Evaluating a Fine-Tuned Model — How to Know If It Is Good

How Do You Know If Your Model Is Good?

Fine-tuning is done. The model is trained. Loss has decreased. But is the model actually doing the right thing? Low loss doesn’t necessarily mean a good model — the model might have just memorized the training data (overfitting) without truly learning.

Evaluating a fine-tuned model is an art. You need to know what to measure and how to interpret it.
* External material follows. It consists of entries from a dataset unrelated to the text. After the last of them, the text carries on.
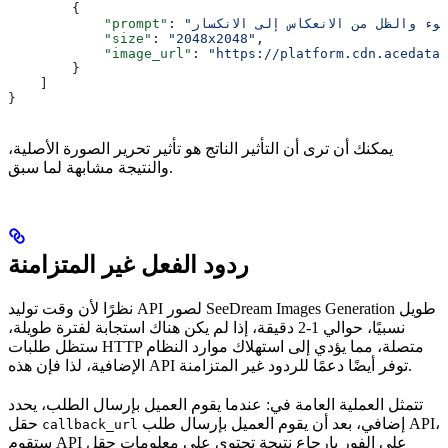
        {
            "prompt"
: 
            "size"
: 
"2048x2048"
,
            "image_url"
: 
"https://platform.cdn.acedata.
        }
    ]
}
يمكنك أن ترى أن التأثير الناتج هو تأثير تحرير الصورة الأصلية،
والنتيجة مشابهة لما سبق.
ردود الفعل غير المتزامنة
نظرًا لأن وقت توليد API لصور SeeDream Images Generation طويل
نسبيًا، حوالي 1-2 دقيقة، إذا لم يكن هناك استجابة لفترة طويلة،
ستظل طلبات HTTP متصلة، مما يؤدي إلى استهلاك موارد النظام
الإضافية، لذا فإن هذه API توفر أيضًا دعمًا للردود غير المتزامنة.
تتمثل العملية العامة في: عندما يقوم العميل بإرسال الطلب، يحدد
إضافي، بعد أن يقوم العميل بإرسال طلب API،
حقل
callback_url
ستقوم API على الفور بإرجاع نتيجة تحتوي على معلومات حقل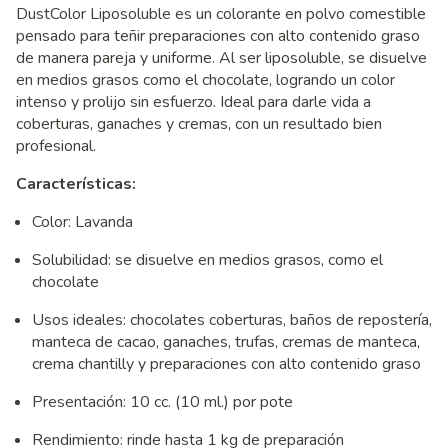
DustColor Liposoluble es un colorante en polvo comestible
pensado para teñir preparaciones con alto contenido graso
de manera pareja y uniforme. Al ser liposoluble, se disuelve
en medios grasos como el chocolate, logrando un color
intenso y prolijo sin esfuerzo. Ideal para darle vida a
coberturas, ganaches y cremas, con un resultado bien
profesional.
Características:
Color: Lavanda
Solubilidad: se disuelve en medios grasos, como el
chocolate
Usos ideales: chocolates coberturas, baños de repostería,
manteca de cacao, ganaches, trufas, cremas de manteca,
crema chantilly y preparaciones con alto contenido graso
Presentación: 10 cc. (10 ml.) por pote
Rendimiento: rinde hasta 1 kg de preparación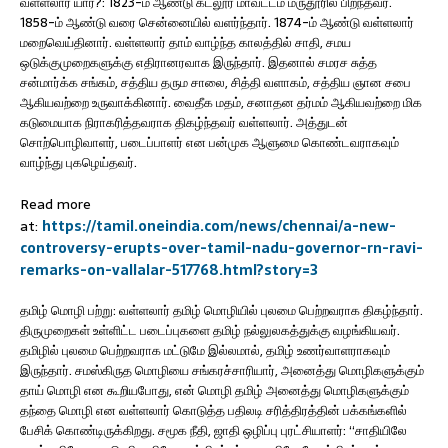
வள்ளலார் யார்?: 1823-ம் ஆண்டு கடலூர் மாவட்டம் மருதூரில் பிறந்தவர்.
1858-ம் ஆண்டு வரை சென்னையில் வளர்ந்தார். 1874-ம் ஆண்டு வள்ளலார்
மறைவெய்தினார். வள்ளலார் தாம் வாழ்ந்த காலத்தில் சாதி, சமய
ஒடுக்குமுறைகளுக்கு எதிரானரவாக இருந்தார். இதனால் சமரச சுத்த
சன்மார்க்க சங்கம், சத்திய தரும சாலை, சித்தி வளாகம், சத்திய ஞான சபை
ஆகியவற்றை உருவாக்கினார். வைதீக மதம், சனாதன தர்மம் ஆகியவற்றை மிக
கடுமையாக நிராகரித்தவராக திகழ்ந்தவர் வள்ளலார். அத்துடன்
சொற்பொழிவாளர், படைப்பாளர் என பன்முக ஆளுமை கொண்டவராகவும்
வாழ்ந்து புகழெய்தவர்.
Read more
at:
https://tamil.oneindia.com/news/chennai/a-new-
controversy-erupts-over-tamil-nadu-governor-rn-ravi-
remarks-on-vallalar-517768.html?story=3
தமிழ் மொழி பற்று: வள்ளலார் தமிழ் மொழியில் புலமை பெற்றவராக திகழ்ந்தார்.
திருமுறைகள் உள்ளிட்ட படைப்புகளை தமிழ் நல்லுலகத்துக்கு வழங்கியவர்.
தமிழில் புலமை பெற்றவராக மட்டுமே இல்லமால், தமிழ் உணர்வாளராகவும்
இருந்தார். சமஸ்கிருத மொழியை சங்கரச்சாரியார், அனைத்து மொழிகளுக்கும்
தாய் மொழி என கூறியபோது, என் மொழி தமிழ் அனைத்து மொழிகளுக்கும்
தந்தை மொழி என வள்ளலார் கொடுத்த பதிலடி சரித்திரத்தின் பக்கங்களில்
பேசிக் கொண்டிருக்கிறது. சமூக நீதி, ஜாதி ஒழிப்பு புரட்சியாளர்: “சாதியிலே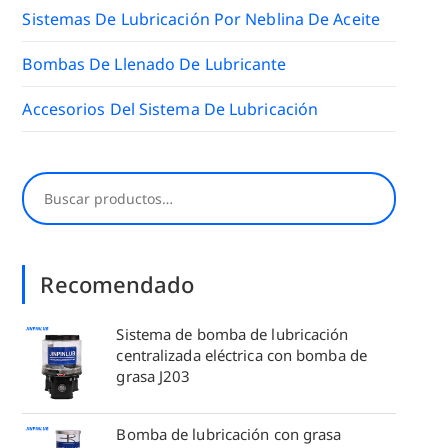
Sistemas De Lubricación Por Neblina De Aceite
Bombas De Llenado De Lubricante
Accesorios Del Sistema De Lubricación
Buscar
Recomendado
Sistema de bomba de lubricación
centralizada eléctrica con bomba de
grasa J203
Bomba de lubricación con grasa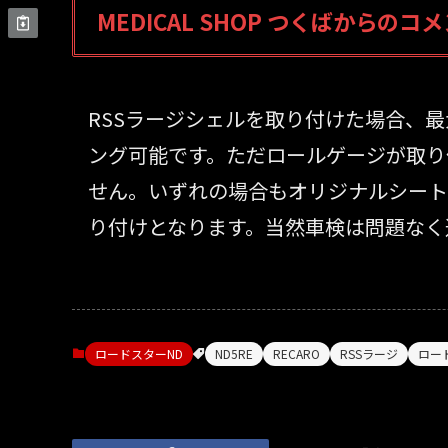
MEDICAL SHOP つくばからのコ
RSSラージシェルを取り付けた場合、最
ング可能です。ただロールゲージが取り
せん。いずれの場合もオリジナルシートレ
り付けとなります。当然車検は問題なく
ロードスターND
ND5RE
RECARO
RSSラージ
ロー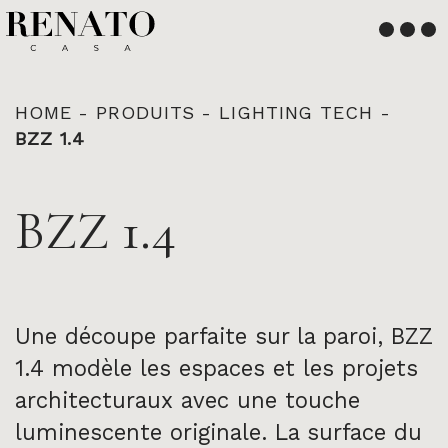
Français
English
HOME
-
PRODUITS
-
LIGHTING TECH
-
BZZ 1.4
BZZ 1.4
Une découpe parfaite sur la paroi, BZZ
1.4 modèle les espaces et les projets
architecturaux avec une touche
luminescente originale. La surface du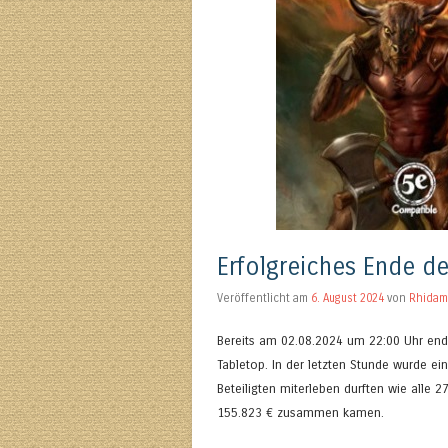
Erfolgreiches Ende d
Veröffentlicht am
6. August 2024
von
Rhidam
Bereits am 02.08.2024 um 22:00 Uhr en
Tabletop. In der letzten Stunde wurde ei
Beteiligten miterleben durften wie alle
155.823 € zusammen kamen.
1. Perplexity — The First Metric

Perplexity shows how “confused” the model is when predicting the next token. The lower it is, the better the model performs.

import torch
import math
from transformers import AutoModelForCausalLM, AutoTokenizer

def calculate_perplexity(model, tokenizer, texts, max_length=2048):
    """Calculate Perplexity on a set of texts"""
    model.eval()
    total_loss = 0
    total_tokens = 0
    
    with torch.no_grad():
        for text in texts:
            inputs = tokenizer(
                text, 
                return_tensors="pt", 
                truncation=True, 
                max_length=max_length
            ).to(model.device)
            
            outputs = model(**inputs, labels=inputs["input_ids"])
            total_loss += outputs.loss.item() * inputs["input_ids"].size(1)
            total_tokens += inputs["input_ids"].size(1)
    
    avg_loss = total_loss / total_tokens
    perplexity = math.exp(avg_loss)
    
    return perplexity

# Compare model before and after fine-tuning
ppl_before = calculate_perplexity(base_model, tokenizer, val_texts)
ppl_after = calculate_perplexity(fine_tuned_model, tokenizer, val_texts)

print(f"Perplexity before: {ppl_before:.2f}")
print(f"Perplexity after: {ppl_after:.2f}")
print(f"Improvement: {(1 - ppl_after/ppl_before) * 100:.1f}%")

Warning: Perplexity is only a general metric. Low perplexity might be due to overfitting. Always calculate it on a validation set (data the model hasn’t seen).

2. Human Evaluation — The Most Important Metric

No automated metric can replace human evaluation. A person needs to see the model’s output and judge it.

import json
import random

def create_evaluation_set(test_data, num_samples=50):
    """Create a human evaluation set"""
    samples = random.sample(test_data, min(num_samples, len(test_data)))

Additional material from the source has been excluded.